Oil & Gas Invest AG

Flüchtlingsdrama im Mittelmeer: OGI AG unterstützt private Rettungsschiff-Initiative MOAS

CEO Jürgen Wagentrotz. Unternehmen OGI AG spendet monatlich 30.000 Euro für Treibstoff und für Betrieb von Rettungsbooten und Aufklärungsequipment. Weiterer Text über ots und www.presseportal.de/pm/115855 / Die Verwendung dieses Bildes ist für redaktionelle Zwecke honorarfrei. Veröffentlichung bitte... mehr

Frankfurt am Main/Malta (ots) - Unternehmen spendet monatlich 30.000 Euro für Treibstoff und für Betrieb von Rettungsbooten und Aufklärungsequipment

   - CEO Jürgen Wagentrotz hat bereits 180.000 Euro privat gestiftet 

Allein in den letzten beiden Wochen hat das Flüchtlingsdrama im Mittelmeer rund 1.000 Menschenleben gekostet. Um schnelle und unkomplizierte humanitäre Hilfe zu leisten, spendet die Oil & Gas Invest AG mit Hauptsitz in Frankfurt am Main der privaten Rettungsschiff-Initiative MOAS (Migrant Offshore Aid Station, www.moas.eu) ab sofort 30.000 Euro im Monat. Mit dem Geld unterstützt das Unternehmen, das im Süden der USA Erdöl und Gas fördert, die Organisation bei der Finanzierung von Treibstoff und Unterhalt von Aufklärungsequipment und Personal. Jürgen Wagentrotz, der Vorstandsvorsitzende des Unternehmens, spendet privat bereits seit Monaten und hat so schon insgesamt 180.000 Euro bei der von einem amerikanisch-italienischen Unternehmer-Ehepaar gegründeten Initiative mit Sitz in Malta eingebracht.

Jürgen Wagentrotz: "Als verantwortlich wirtschaftendes Unternehmen fühlen wir uns dazu verpflichtet, hier unkompliziert und unmittelbar Hilfe zu leisten. Der selbstlose Einsatz der Gründer von MOAS spricht mir persönlich aus der Seele, deshalb helfe ich der Organisation auch schon seit Längerem privat. Wir dürfen einfach nicht tatenlos zusehen, wie Menschen auf der Suche nach einem besseren Leben hilflos ertrinken." Das private Engagement des CEO eingerechnet, empfängt MOAS von der OGI AG insgesamt 60.000 Euro im Monat. So kann die Organisation ihr wichtiges Engagement kontinuierlich fortsetzen.
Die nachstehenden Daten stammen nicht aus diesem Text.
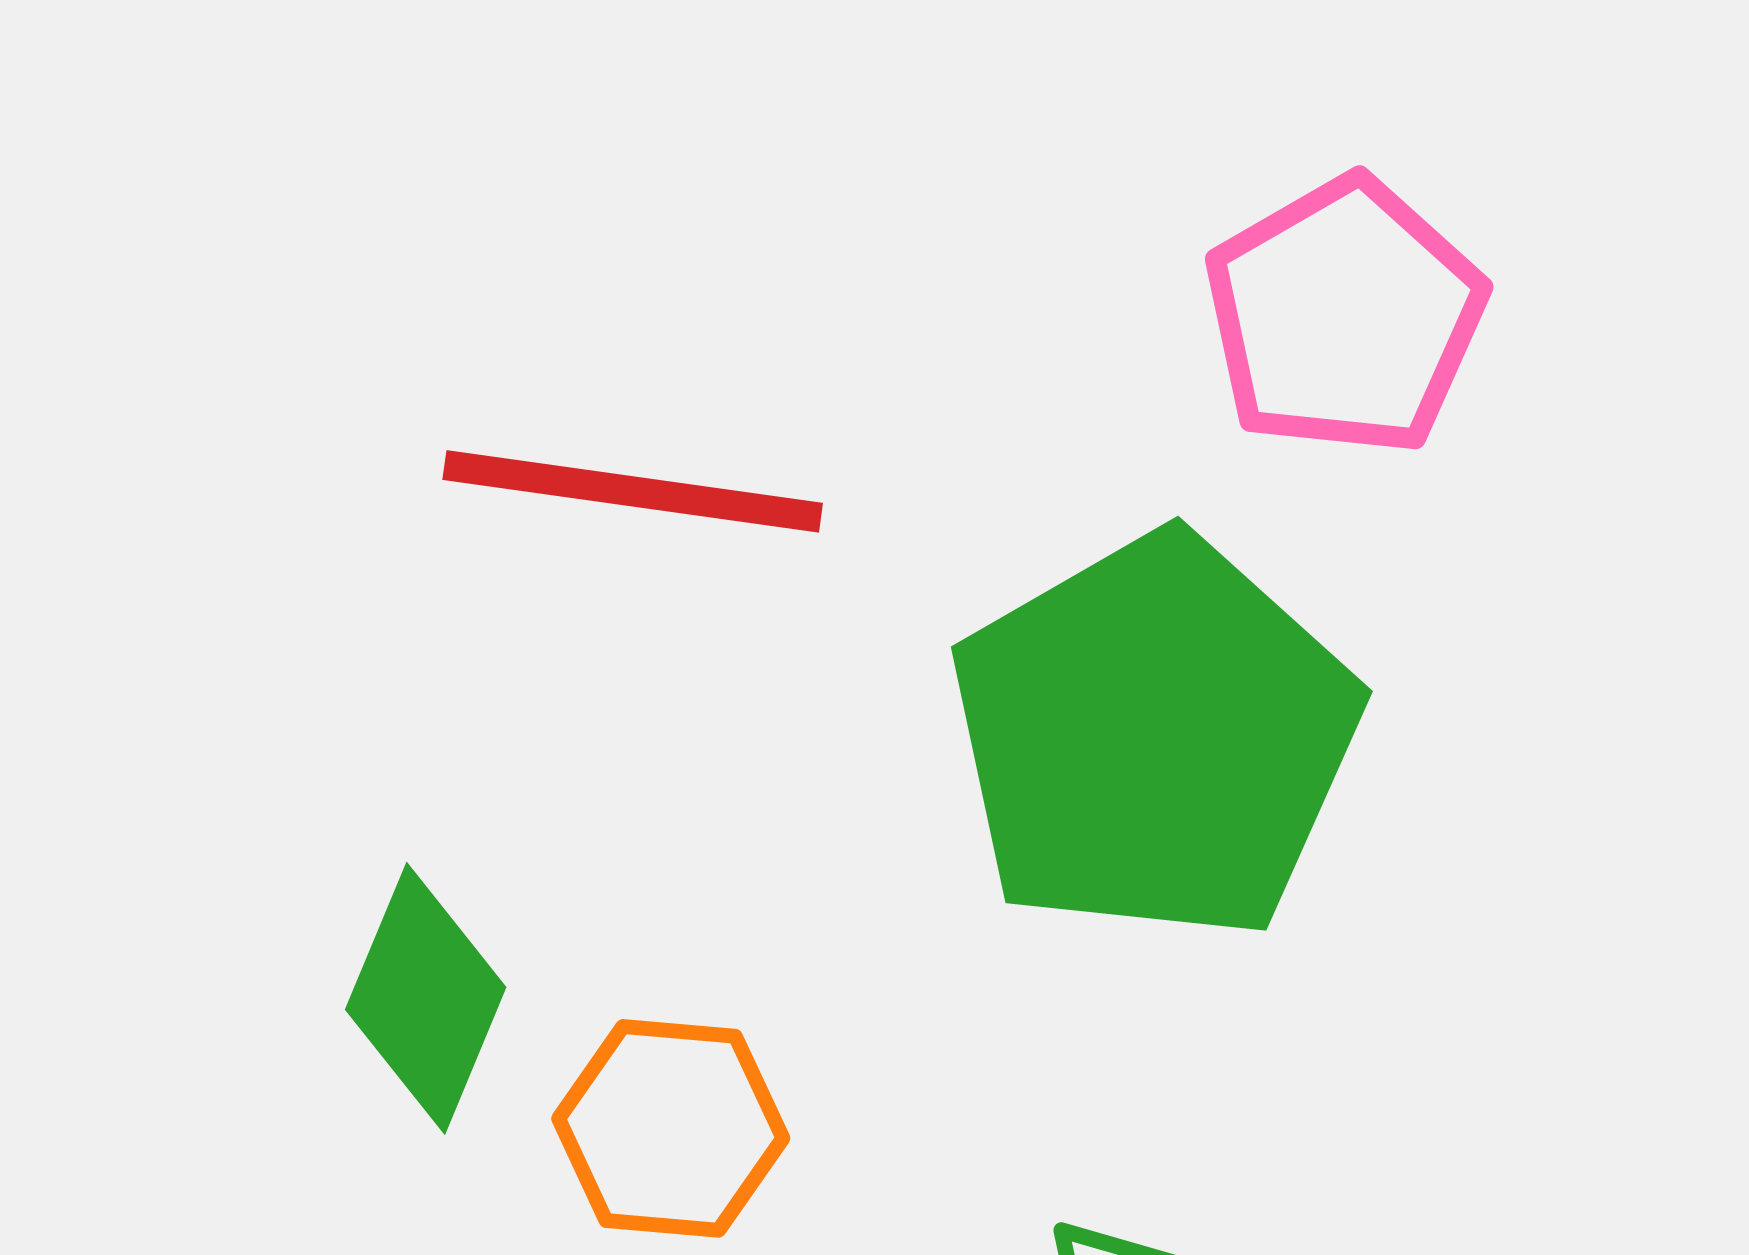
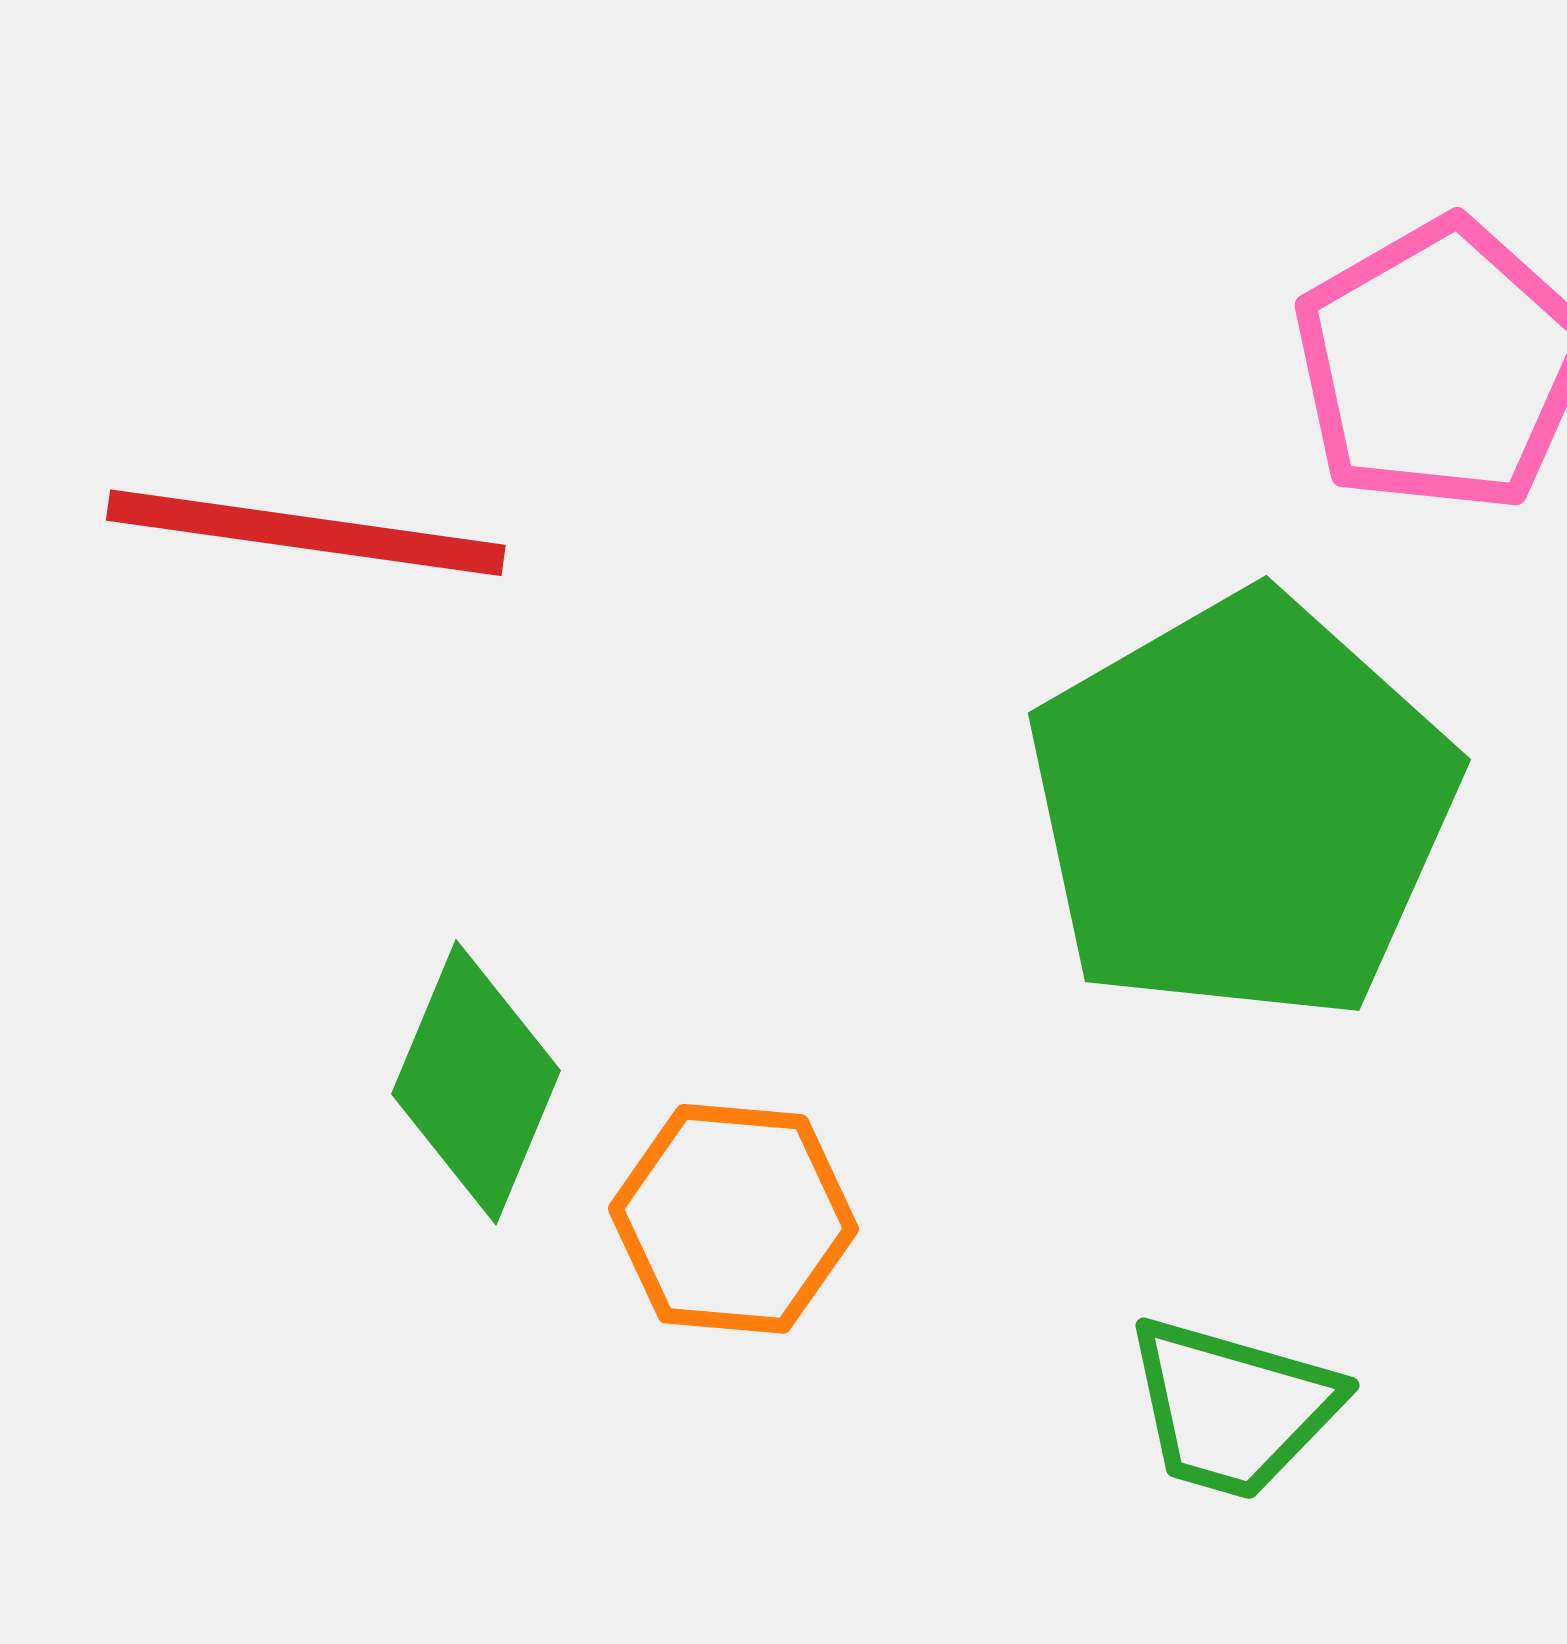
red line: (633, 491) -> (306, 533), moved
Privates Engagement, das Leben rettet

Gegründet wurde MOAS vom amerikanisch-italienischen Unternehmer-Ehepaar Christopher and Regina Catrambone, das 2008 nach Malta emigrierte. Als 2013 insgesamt 400 Flüchtlinge auf grausame Weise vor der italienischen Insel Lampedusa ertranken, beschloss das Ehepaar zu helfen und startete die Migrant Offshore Aid Station (MOAS) mit Sitz auf Malta. Heute verfügt die gemeinnützige Organisation, die sich mit ausschließlich privaten Spenden finanziert, über die PHOENIX - ein 40 Meter langes Rettungsschiff - zwei ferngesteuerte Aufklärungsflugzeuge, sogenannte Camcopter mit Wärmebildkameras, sowie zwei Luftboote. Ein Team erfahrener Retter und Notärzte komplettiert die Organisation. Allein 2014 hat die Initiative 3.000 Flüchtlingen das Leben gerettet.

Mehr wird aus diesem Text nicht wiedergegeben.